**WHAT THE TASK REQUIRES**
Looking at the material below, work out how many of its lines hold the string "Переходный". Give that figure alone.

**RECORDS FOR THIS TASK**
* * *

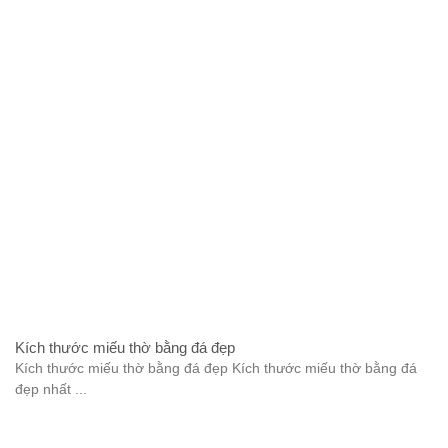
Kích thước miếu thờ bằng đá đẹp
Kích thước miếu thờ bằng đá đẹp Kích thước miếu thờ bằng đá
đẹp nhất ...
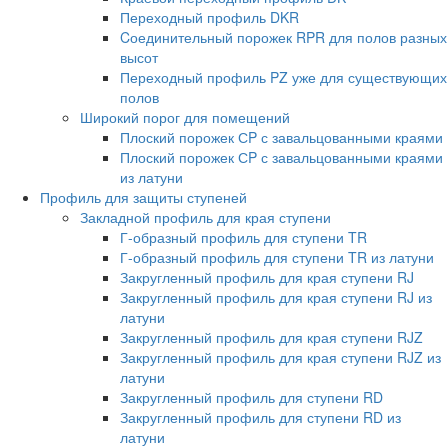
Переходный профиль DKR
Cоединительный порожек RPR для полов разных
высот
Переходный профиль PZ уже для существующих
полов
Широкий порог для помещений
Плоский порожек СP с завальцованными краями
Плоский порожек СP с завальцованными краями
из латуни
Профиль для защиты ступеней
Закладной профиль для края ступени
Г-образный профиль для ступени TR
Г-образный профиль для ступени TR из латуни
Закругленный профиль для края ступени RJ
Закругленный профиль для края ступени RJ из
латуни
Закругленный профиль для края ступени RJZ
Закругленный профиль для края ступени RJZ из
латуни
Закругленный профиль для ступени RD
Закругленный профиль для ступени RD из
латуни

* * *

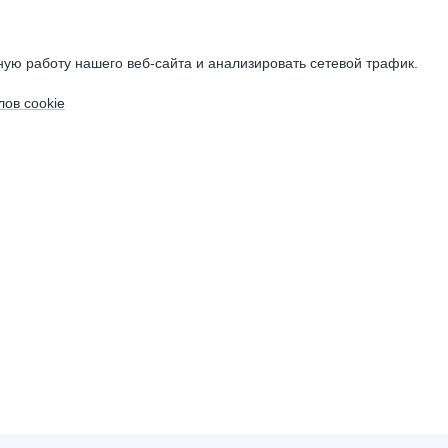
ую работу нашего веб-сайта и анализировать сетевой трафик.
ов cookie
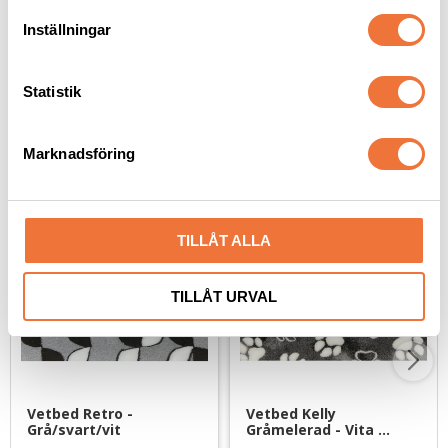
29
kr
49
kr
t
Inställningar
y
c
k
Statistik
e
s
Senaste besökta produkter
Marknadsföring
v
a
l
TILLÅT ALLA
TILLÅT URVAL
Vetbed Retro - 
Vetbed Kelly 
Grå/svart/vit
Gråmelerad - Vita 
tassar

* * *

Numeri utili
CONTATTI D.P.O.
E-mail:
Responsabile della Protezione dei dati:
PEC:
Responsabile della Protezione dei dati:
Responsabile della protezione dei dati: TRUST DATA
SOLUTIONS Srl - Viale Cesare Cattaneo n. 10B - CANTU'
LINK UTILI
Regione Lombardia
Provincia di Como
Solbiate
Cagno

* * *

**YOUR RESPONSE**
2